All of these standards suggest some values for speed amplitude and acceleration. However, they are very general reference values that should be adjusted to each gearbox's operational and functional conditions. To deepen these recommendations, it is suggested to consult these standards.
Proper gearbox monitoring can be achieved using the performance baseline as a benchmark, much of the gearbox failure analysis is based on detecting pattern changes, rather than monitoring variables against absolute levels.
Vibration Frequencies Generated in a Gearbox
These machines produce complex vibration signals in which inherent operating frequencies, random noise, and other failure frequencies can be combined, both "standard" and specific failures associated with gear failure modes. We can classify the vibration frequencies in a gearbox as:
- Inherent frequencies: those expected as part of the baseline signal, which corresponds to the rotational speeds or synchronous frequencies of 1X RPM (input and output). On the other hand, the Gear Mesh Frequency (GMF), appears from the interrelation between pinions and gears. The GMF is unique for each gear stage and depends on the gear speed (N) and the number of teeth on it (T)
- Failure frequencies: are those expected in abnormal conditions correlated with the characteristic failure modes in gearboxes such as misalignment (2xRPM, 2XGMF). But there are other more specific series of frequencies such as the Hunting Tooth Frequency (HFT), the Gear Assembly Phase Frequency (GAPF) and the sideband frequencies as a result of amplitude modulation, all of which are the consequence of problems such as excessive wear, overload, improper fit or bad assembly.
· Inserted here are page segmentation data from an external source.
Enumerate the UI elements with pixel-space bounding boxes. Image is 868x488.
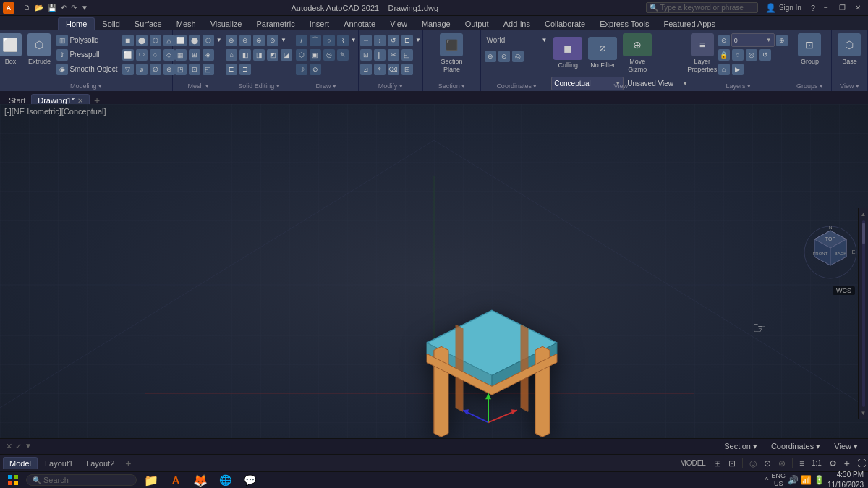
modify-icon-4[interactable]: ⊏: [401, 33, 414, 47]
section-plane-tool[interactable]: ⬛ SectionPlane: [438, 33, 465, 74]
se-icon-2[interactable]: ⊖: [239, 33, 252, 47]
viewport-label[interactable]: [-][NE Isometric][Conceptual]: [4, 107, 106, 116]
se-icon-6[interactable]: ◧: [239, 48, 252, 61]
scroll-track[interactable]: [862, 220, 865, 407]
taskbar-autocad[interactable]: A: [164, 472, 187, 488]
smoothobj-tool[interactable]: ◉ Smooth Object: [54, 62, 119, 76]
draw-icon-7[interactable]: ◎: [323, 48, 336, 61]
se-icon-4[interactable]: ⊙: [266, 33, 279, 47]
mesh-icon-5[interactable]: ⊞: [188, 48, 201, 61]
draw-icon-8[interactable]: ✎: [336, 48, 349, 61]
prompt-confirm-icon[interactable]: ✓: [15, 442, 22, 451]
modify-icon-6[interactable]: ∥: [373, 48, 386, 61]
layer-dropdown[interactable]: 0 ▼: [731, 33, 775, 47]
layer-icon-2[interactable]: ⊕: [775, 33, 788, 47]
prompt-cancel-icon[interactable]: ✕: [6, 442, 12, 451]
modify-icon-10[interactable]: ⌖: [373, 62, 386, 76]
coord-icon-1[interactable]: ⊕: [484, 49, 497, 63]
close-btn[interactable]: ✕: [851, 2, 865, 14]
layout-tab-layout2[interactable]: Layout2: [80, 458, 120, 469]
polysolid-tool[interactable]: ▥ Polysolid: [54, 33, 119, 47]
tab-collaborate[interactable]: Collaborate: [537, 18, 592, 30]
solid-icon-1[interactable]: ◼: [122, 33, 135, 47]
solid-icon-9[interactable]: ▽: [122, 62, 135, 76]
draw-icon-4[interactable]: ⌇: [336, 33, 349, 47]
tab-home[interactable]: Home: [58, 17, 95, 30]
mesh-icon-7[interactable]: ◳: [174, 62, 187, 76]
solid-icon-3[interactable]: ⬡: [149, 33, 162, 47]
solid-icon-5[interactable]: ⬜: [122, 48, 135, 61]
search-input[interactable]: [660, 4, 754, 12]
qa-new[interactable]: 🗋: [22, 4, 32, 12]
battery-icon[interactable]: 🔋: [814, 475, 825, 485]
model-space-label[interactable]: MODEL: [677, 458, 709, 468]
help-icon[interactable]: ?: [809, 4, 817, 12]
scroll-up-btn[interactable]: ▲: [859, 210, 868, 218]
modify-icon-1[interactable]: ↔: [359, 33, 373, 47]
solid-icon-6[interactable]: ⬭: [135, 48, 148, 61]
coord-dropdown[interactable]: World ▼: [484, 33, 549, 47]
mesh-icon-9[interactable]: ◰: [202, 62, 215, 76]
minimize-btn[interactable]: −: [819, 2, 833, 14]
tab-solid[interactable]: Solid: [95, 18, 127, 30]
group-tool[interactable]: ⊡ Group: [796, 33, 823, 66]
viewport-scrollbar[interactable]: ▲ ▼: [858, 208, 868, 419]
scroll-thumb[interactable]: [862, 223, 865, 244]
coordinates-panel-label[interactable]: Coordinates ▾: [767, 441, 825, 452]
otrack-btn[interactable]: ⊛: [776, 458, 788, 469]
grid-btn[interactable]: ⊞: [712, 458, 723, 469]
network-icon[interactable]: 📶: [801, 475, 812, 485]
qa-save[interactable]: 💾: [46, 4, 58, 12]
draw-icon-6[interactable]: ▣: [309, 48, 322, 61]
view-panel-label[interactable]: View ▾: [830, 441, 862, 452]
start-button[interactable]: [3, 472, 23, 488]
layer-icon-6[interactable]: ↺: [759, 48, 772, 61]
qa-more[interactable]: ▼: [80, 4, 90, 12]
layer-icon-5[interactable]: ◎: [745, 48, 758, 61]
layer-icon-3[interactable]: 🔒: [718, 48, 731, 61]
tab-parametric[interactable]: Parametric: [249, 18, 302, 30]
movegizmo-tool[interactable]: ⊕ MoveGizmo: [621, 33, 654, 74]
mesh-icon-4[interactable]: ▦: [174, 48, 187, 61]
tab-featured[interactable]: Featured Apps: [657, 18, 723, 30]
se-icon-10[interactable]: ⊏: [225, 62, 238, 76]
scroll-down-btn[interactable]: ▼: [859, 408, 868, 417]
se-dropdown[interactable]: ▼: [280, 33, 287, 47]
chevron-up-icon[interactable]: ^: [765, 476, 768, 484]
layer-icon-4[interactable]: ○: [731, 48, 744, 61]
layout-tab-layout1[interactable]: Layout1: [39, 458, 79, 469]
modify-icon-7[interactable]: ✂: [387, 48, 400, 61]
box-tool[interactable]: ⬜ Box: [0, 33, 24, 66]
tab-mesh[interactable]: Mesh: [169, 18, 203, 30]
volume-icon[interactable]: 🔊: [788, 475, 799, 485]
layout-tab-add[interactable]: +: [122, 457, 135, 470]
settings-btn[interactable]: ⚙: [827, 458, 839, 469]
modify-dropdown[interactable]: ▼: [414, 33, 422, 47]
clock[interactable]: 4:30 PM 11/16/2023: [827, 470, 864, 488]
draw-icon-9[interactable]: ☽: [295, 62, 308, 76]
polar-btn[interactable]: ◎: [747, 458, 759, 469]
modify-icon-11[interactable]: ⌫: [387, 62, 400, 76]
taskbar-whatsapp[interactable]: 💬: [238, 472, 261, 488]
draw-icon-2[interactable]: ⌒: [309, 33, 322, 47]
tab-drawing1-close[interactable]: ✕: [77, 97, 83, 105]
taskbar-firefox[interactable]: 🦊: [189, 472, 212, 488]
layer-icon-7[interactable]: ⌂: [718, 62, 731, 76]
tab-annotate[interactable]: Annotate: [336, 18, 383, 30]
osnap-btn[interactable]: ⊙: [762, 458, 773, 469]
prompt-dropdown-icon[interactable]: ▼: [25, 442, 32, 451]
snap-btn[interactable]: ⊡: [726, 458, 738, 469]
draw-icon-1[interactable]: /: [295, 33, 308, 47]
solid-icon-2[interactable]: ⬤: [135, 33, 148, 47]
view-cube[interactable]: TOP FRONT BACK N E: [801, 223, 859, 281]
modify-icon-8[interactable]: ◱: [401, 48, 414, 61]
se-icon-9[interactable]: ◪: [280, 48, 293, 61]
draw-icon-10[interactable]: ⊘: [309, 62, 322, 76]
taskbar-search[interactable]: 🔍: [26, 474, 137, 486]
solid-icon-10[interactable]: ⌀: [135, 62, 148, 76]
draw-icon-5[interactable]: ⬡: [295, 48, 308, 61]
layer-icon-8[interactable]: ▶: [731, 62, 744, 76]
solid-icon-7[interactable]: ○: [149, 48, 162, 61]
qa-redo[interactable]: ↷: [69, 4, 78, 12]
modify-icon-3[interactable]: ↺: [387, 33, 400, 47]
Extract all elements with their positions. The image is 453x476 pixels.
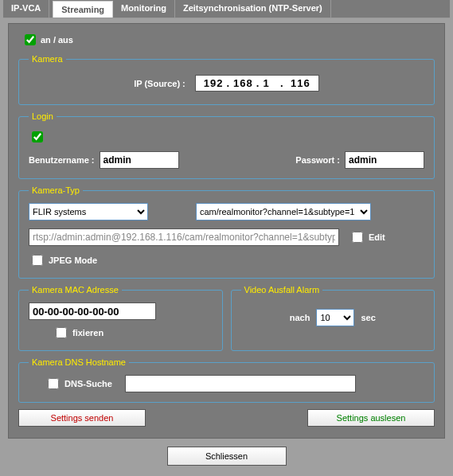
login-legend: Login: [29, 111, 57, 121]
tab-monitoring[interactable]: Monitoring: [113, 0, 175, 18]
edit-label: Edit: [369, 232, 385, 242]
kamera-typ-legend: Kamera-Typ: [29, 185, 83, 195]
dns-fieldset: Kamera DNS Hostname DNS-Suche: [18, 357, 435, 403]
enable-label: an / aus: [41, 35, 73, 45]
dns-search-label: DNS-Suche: [64, 379, 112, 388]
fixieren-checkbox[interactable]: [56, 327, 67, 338]
login-fieldset: Login Benutzername : Passwort :: [18, 111, 435, 179]
username-label: Benutzername :: [29, 155, 95, 165]
jpeg-mode-label: JPEG Mode: [49, 256, 97, 265]
password-label: Passwort :: [295, 155, 340, 165]
password-field[interactable]: [345, 151, 424, 169]
mac-field[interactable]: [29, 302, 156, 320]
vendor-select[interactable]: FLIR systems: [29, 203, 148, 220]
video-delay-select[interactable]: 10: [316, 309, 354, 326]
settings-read-button[interactable]: Settings auslesen: [307, 409, 435, 427]
username-field[interactable]: [100, 151, 179, 169]
rtsp-url-field: [29, 228, 339, 246]
kamera-legend: Kamera: [29, 54, 66, 64]
fixieren-label: fixieren: [72, 328, 103, 337]
ip-source-label: IP (Source) :: [134, 79, 185, 88]
edit-checkbox[interactable]: [352, 232, 363, 243]
ip-source-input[interactable]: 192. 168. 1 . 116: [195, 75, 319, 92]
streaming-panel: an / aus Kamera IP (Source) : 192. 168. …: [8, 23, 445, 439]
ip-octet-3[interactable]: 1: [261, 77, 271, 89]
tab-ntp[interactable]: Zeitsynchronisation (NTP-Server): [175, 0, 331, 18]
video-ausfall-legend: Video Ausfall Alarm: [241, 285, 323, 295]
sec-label: sec: [361, 313, 375, 322]
ip-octet-1[interactable]: 192: [202, 77, 225, 89]
nach-label: nach: [290, 313, 310, 322]
ip-octet-4[interactable]: 116: [289, 77, 312, 89]
tab-ipvca[interactable]: IP-VCA: [3, 0, 49, 18]
video-ausfall-fieldset: Video Ausfall Alarm nach 10 sec: [231, 285, 435, 351]
close-button[interactable]: Schliessen: [167, 447, 287, 466]
mac-fieldset: Kamera MAC Adresse fixieren: [18, 285, 223, 351]
kamera-fieldset: Kamera IP (Source) : 192. 168. 1 . 116: [18, 54, 435, 105]
kamera-typ-fieldset: Kamera-Typ FLIR systems cam/realmonitor?…: [18, 185, 435, 279]
stream-select[interactable]: cam/realmonitor?channel=1&subtype=1: [196, 203, 371, 220]
dns-legend: Kamera DNS Hostname: [29, 357, 129, 367]
dns-hostname-field[interactable]: [125, 375, 356, 392]
ip-octet-2[interactable]: 168: [232, 77, 255, 89]
tab-bar: IP-VCA Streaming Monitoring Zeitsynchron…: [3, 0, 450, 18]
settings-send-button[interactable]: Settings senden: [18, 409, 146, 427]
mac-legend: Kamera MAC Adresse: [29, 285, 122, 295]
enable-checkbox[interactable]: [25, 34, 36, 45]
jpeg-mode-checkbox[interactable]: [32, 255, 43, 266]
login-enable-checkbox[interactable]: [32, 131, 43, 142]
tab-streaming[interactable]: Streaming: [53, 1, 113, 18]
dns-search-checkbox[interactable]: [48, 378, 59, 389]
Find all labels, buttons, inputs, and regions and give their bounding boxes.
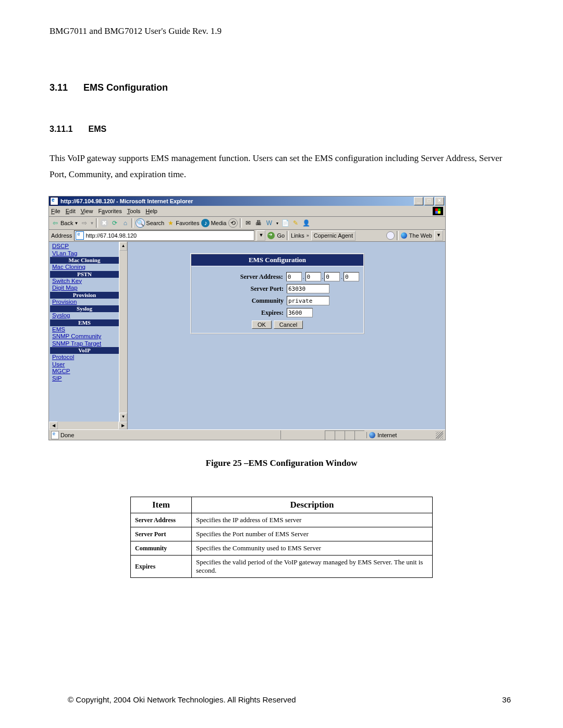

Most Common Failures in Gearboxes Detectable by Vibration Analysis
|MISALIGNMENT||Amplitude increase in the axial direction of the axes. Appearance of 2X, 3X RPM, and 2X, 3X FE harmonics.||Wrong alignment procedures, loss of tolerances, thermal expansion.||Align based on precision procedures and standards.|
|EXCESSIVE WEAR||Increased amplitude of the 1XGMF and 1X sidebands. Appearance of gear's natural frequency.||Improper lubrication, contaminated or degraded lubricant. Change of wear pattern. Assembly and adjustment failures.||Do oil analysis, investigate and eliminate sources of contamination. Clean the lubrication system. Review adjustment and tolerance procedures.|
|EXCESSIVE BACKLASH||Increased amplitude of the 1XGMF and 1X sidebands. Appearance of gear's natural frequency.||Bad assembly, design or manufacturing flaws, wear.||Oil analysis. Review assembly procedures and tolerances.|
|OVERLOAD||Increased amplitude of 1XGMF, multiple 1X RPM sidebands.||Operation outside of design conditions.||Evaluate operational conditions.|
|HIGH FRICTION||Increase of the 1XGMF component, rise of the global amplitude in acceleration, and shock pulse.||Lubrication failures and/or lubricant quality. Component assembly and tolerances.||Do oil analysis, check and reduce sources of contamination. Clean the lubrication system.|
|BROKEN TEETH||Synchronous impact pattern in the time waveform with 1X of damaged gear.||Overload, fatigue, adjustments and tolerances.||Evaluate operational conditions, material analysis.|
|ASSEMBLY OR MANUFACTURING FAILURES||Increased amplitude of the 1XGMF and 1X sidebands. Appearance of Hunting Tooth Frequency (HFT) or the Gear Assembly Phase Frequency (GAPF).||Manufacturing defects in geometry and/or materials. Irregular teeth surface. Changes from the original wear pattern.||Improve quality control system and maintenance procedures.|
Other Predictive Technologies
The analysis of failures in gearboxes often involves the study of various variables and multiple symptoms. Therefore it is always necessary to design comprehensive condition monitoring programs that include vibration analysis, acceleration envelope analysis, airborne ultrasonic analysis, tribology or physical-chemical analysis of lubricants and infrared thermography, all these predictive technologies aimed at determining the symptoms of wear and friction, common elements in most failure modes of industrial gearboxes.